I learned to crochet!  See?  Those are Dani's hands on the left, looking professional.  That is my first practice attempt on the right, looking not at all professional.  But, you know, it's LEARNING.

It feels so good to be on the road.

Wednesday, September 19, 2012

Moving On. And Up. And Over. And Down. Then Back Again.

Chapter Zero:  the last 12 months, summarized.

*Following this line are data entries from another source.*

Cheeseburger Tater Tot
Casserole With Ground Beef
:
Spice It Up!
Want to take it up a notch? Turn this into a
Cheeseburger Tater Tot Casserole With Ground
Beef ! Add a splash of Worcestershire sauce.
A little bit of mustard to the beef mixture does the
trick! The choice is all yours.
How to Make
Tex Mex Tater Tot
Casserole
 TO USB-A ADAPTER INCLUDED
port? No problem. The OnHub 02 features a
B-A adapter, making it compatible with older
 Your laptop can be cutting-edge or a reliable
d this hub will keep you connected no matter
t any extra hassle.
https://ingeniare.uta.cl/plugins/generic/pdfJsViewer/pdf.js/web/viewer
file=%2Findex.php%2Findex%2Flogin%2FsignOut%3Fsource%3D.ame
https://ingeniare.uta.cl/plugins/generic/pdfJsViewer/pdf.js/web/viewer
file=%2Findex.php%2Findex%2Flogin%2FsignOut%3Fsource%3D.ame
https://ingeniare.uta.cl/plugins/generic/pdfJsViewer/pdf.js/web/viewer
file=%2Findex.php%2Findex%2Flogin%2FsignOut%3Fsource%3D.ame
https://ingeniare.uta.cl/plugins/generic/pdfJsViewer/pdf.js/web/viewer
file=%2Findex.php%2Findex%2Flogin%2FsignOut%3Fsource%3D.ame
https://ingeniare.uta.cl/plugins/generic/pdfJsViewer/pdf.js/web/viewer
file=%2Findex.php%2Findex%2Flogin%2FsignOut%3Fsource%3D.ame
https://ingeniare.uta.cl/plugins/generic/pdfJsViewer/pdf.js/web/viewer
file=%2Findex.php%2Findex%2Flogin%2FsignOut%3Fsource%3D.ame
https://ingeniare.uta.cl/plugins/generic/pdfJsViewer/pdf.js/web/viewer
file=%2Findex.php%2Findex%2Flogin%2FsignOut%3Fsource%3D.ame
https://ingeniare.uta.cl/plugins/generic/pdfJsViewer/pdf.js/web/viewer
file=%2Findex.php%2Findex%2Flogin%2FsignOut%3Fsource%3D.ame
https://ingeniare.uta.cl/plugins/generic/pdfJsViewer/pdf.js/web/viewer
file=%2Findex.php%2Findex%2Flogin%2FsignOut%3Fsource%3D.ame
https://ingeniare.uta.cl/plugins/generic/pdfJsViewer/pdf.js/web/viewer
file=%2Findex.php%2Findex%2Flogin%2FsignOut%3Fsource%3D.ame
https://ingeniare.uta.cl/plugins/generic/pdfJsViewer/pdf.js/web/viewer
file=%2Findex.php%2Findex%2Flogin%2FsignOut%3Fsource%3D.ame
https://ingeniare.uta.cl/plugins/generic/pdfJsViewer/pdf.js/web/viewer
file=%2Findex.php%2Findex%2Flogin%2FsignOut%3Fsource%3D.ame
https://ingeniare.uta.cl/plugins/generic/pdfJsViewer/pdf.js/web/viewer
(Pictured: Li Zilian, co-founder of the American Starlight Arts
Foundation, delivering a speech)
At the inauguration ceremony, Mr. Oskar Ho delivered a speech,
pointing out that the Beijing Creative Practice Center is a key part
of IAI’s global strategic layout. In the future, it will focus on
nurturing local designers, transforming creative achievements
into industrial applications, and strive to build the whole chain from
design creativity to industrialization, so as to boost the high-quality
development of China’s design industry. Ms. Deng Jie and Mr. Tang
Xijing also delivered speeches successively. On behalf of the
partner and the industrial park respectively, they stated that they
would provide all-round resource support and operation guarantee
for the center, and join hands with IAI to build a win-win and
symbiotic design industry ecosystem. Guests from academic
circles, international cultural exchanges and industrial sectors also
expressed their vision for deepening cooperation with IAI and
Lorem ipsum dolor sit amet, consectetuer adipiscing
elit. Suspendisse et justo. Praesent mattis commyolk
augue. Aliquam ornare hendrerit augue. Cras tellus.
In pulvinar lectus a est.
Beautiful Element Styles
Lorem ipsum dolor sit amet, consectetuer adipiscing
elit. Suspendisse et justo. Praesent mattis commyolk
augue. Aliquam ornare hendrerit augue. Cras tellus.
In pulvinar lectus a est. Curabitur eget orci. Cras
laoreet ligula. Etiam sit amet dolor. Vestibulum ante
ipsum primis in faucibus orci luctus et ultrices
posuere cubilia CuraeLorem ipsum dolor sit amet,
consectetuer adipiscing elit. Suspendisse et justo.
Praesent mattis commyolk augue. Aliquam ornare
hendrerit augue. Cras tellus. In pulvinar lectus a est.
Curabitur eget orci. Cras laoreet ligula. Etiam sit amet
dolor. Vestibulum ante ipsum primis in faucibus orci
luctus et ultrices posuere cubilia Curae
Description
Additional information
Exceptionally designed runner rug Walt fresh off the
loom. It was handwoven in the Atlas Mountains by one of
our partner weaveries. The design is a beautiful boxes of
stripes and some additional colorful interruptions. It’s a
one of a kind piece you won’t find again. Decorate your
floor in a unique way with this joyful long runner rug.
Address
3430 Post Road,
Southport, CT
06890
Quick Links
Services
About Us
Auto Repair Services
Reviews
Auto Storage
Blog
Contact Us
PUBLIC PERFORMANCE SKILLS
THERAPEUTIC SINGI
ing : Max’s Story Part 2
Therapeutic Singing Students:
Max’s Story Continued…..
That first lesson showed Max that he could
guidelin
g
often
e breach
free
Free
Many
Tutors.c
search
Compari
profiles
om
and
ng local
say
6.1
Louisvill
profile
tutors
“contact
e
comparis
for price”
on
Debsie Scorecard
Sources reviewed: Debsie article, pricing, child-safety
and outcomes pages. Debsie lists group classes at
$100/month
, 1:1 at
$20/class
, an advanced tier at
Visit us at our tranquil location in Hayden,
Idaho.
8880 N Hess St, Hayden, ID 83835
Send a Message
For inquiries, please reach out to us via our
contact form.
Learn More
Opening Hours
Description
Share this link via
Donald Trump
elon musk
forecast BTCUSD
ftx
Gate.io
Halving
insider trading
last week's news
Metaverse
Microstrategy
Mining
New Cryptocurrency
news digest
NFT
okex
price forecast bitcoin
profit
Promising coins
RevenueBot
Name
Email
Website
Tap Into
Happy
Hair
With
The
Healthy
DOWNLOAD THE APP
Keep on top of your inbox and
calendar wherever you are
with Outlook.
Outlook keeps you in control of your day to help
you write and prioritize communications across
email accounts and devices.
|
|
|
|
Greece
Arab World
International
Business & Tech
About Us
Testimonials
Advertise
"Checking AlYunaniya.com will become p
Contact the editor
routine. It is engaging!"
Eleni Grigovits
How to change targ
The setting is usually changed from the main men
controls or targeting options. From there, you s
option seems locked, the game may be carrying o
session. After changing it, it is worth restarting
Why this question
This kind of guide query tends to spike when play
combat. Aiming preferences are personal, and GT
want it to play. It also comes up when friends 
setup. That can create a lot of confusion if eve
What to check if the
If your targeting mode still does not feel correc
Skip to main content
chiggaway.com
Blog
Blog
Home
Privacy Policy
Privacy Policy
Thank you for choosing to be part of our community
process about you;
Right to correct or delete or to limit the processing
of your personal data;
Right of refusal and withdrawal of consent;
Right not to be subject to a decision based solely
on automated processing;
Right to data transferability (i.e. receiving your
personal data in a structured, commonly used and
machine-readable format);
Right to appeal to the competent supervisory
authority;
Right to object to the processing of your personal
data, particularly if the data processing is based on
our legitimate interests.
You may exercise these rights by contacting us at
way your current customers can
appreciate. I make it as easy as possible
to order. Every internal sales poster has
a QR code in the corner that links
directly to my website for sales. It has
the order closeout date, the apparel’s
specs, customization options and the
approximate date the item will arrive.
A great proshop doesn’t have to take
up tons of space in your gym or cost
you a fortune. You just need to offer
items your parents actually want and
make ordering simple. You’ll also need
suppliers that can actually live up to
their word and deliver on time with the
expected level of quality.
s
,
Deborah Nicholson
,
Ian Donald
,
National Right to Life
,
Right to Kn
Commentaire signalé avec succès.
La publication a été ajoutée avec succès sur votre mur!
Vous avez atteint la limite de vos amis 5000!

Well, if you know me well (and as far as I can tell, almost all followers of this blog do), then you know I've had quite a whirlwind year.  Exactly a year ago, I got engaged to a wonderful Italian man.  We had some lovely times both in California and in Italy.  We spent New Year's Eve in Venice - a romantic dream.  In February I spent three weeks in Israel chaperoning 50 high school students, in May and June I spent a couple of weeks in Brazil teaching Israeli dance and falling in love with that country, and in April I was in Italy again.  It was pretty magical (and exhausting).  In June I went back to camp for my 9th summer there (oh man).  In August, we called off our wedding and a little while later, broke up for good.

Chapter One:  the panic of What Now.

The plan had been that we would get married in California in mid-October and then live in Italy until next June, when we moved back to the States in time for Summer #10.  I took a one-year leave of absence from my school job and arranged to be away for about eight months.  And then... now..  ohmigod.

So:  funemployed?  On the one hand, it's an amazing gift to end up with an 8-month unplanned break from work in the middle of my working life.  On the other hand, it's for a sad reason and I'm sad.  But hand #1 - oh, there are so many amazing things I can do with this time!  Hand #2 - none are planned, it's too late to do many of them (spend a year teaching English in China, say), and OH THE GUILT.  Also, OH THE PRESSURE TO NOT SQUANDER THE TIME.  OH THE VOICE THAT IS WORRIED ABOUT WASTING TIME, ABOUT BEING LAZY, ABOUT BEING IRRESPONSIBLE.  This is a loud voice.

White whine?  First-world problem?  ABSOFUCKINGLUTELY.  No argument there.

Chapter Two:  GTFO.

So what to do with this time?  I decided first that I wanted to use some of it to travel and visit friends and spend some quality time with people I love and people who remind me of who I am and want to be.  I often go to the East Coast on trips of the I'm-here-for-48-hours-and-I-have-48-people-to-see variety, and that's not so fulfilling.  Now I have some real time, so I'm planning to go and spend weeks in each of the places I usually have only hours.  If you're a friend on the East Coast with whom I haven't yet made plans, get in touch and expect to see me sometime between late October and mid-December!

I don't have much money and I'm not working and OH THE GUILT OF NOT WORKING, so I can't fly all over.  The plan now is to drive someone's car cross-country, visiting whomever I know in middle America (both of them), and then to drive up and down the East Coast in someone else's car.  If you know anyone who has a car they'd be willing to lend (or rent) me for a week or more, or if you know anyone who has a car they need driven from basically any Point A to any Point B, let me know!

Those will be Road Trips #2 and #3.  First, though, is Road Trip #1, up and down the West Coast, in my own car, alone.  And we have come now to the birth of the Teach Erica Something World Tour.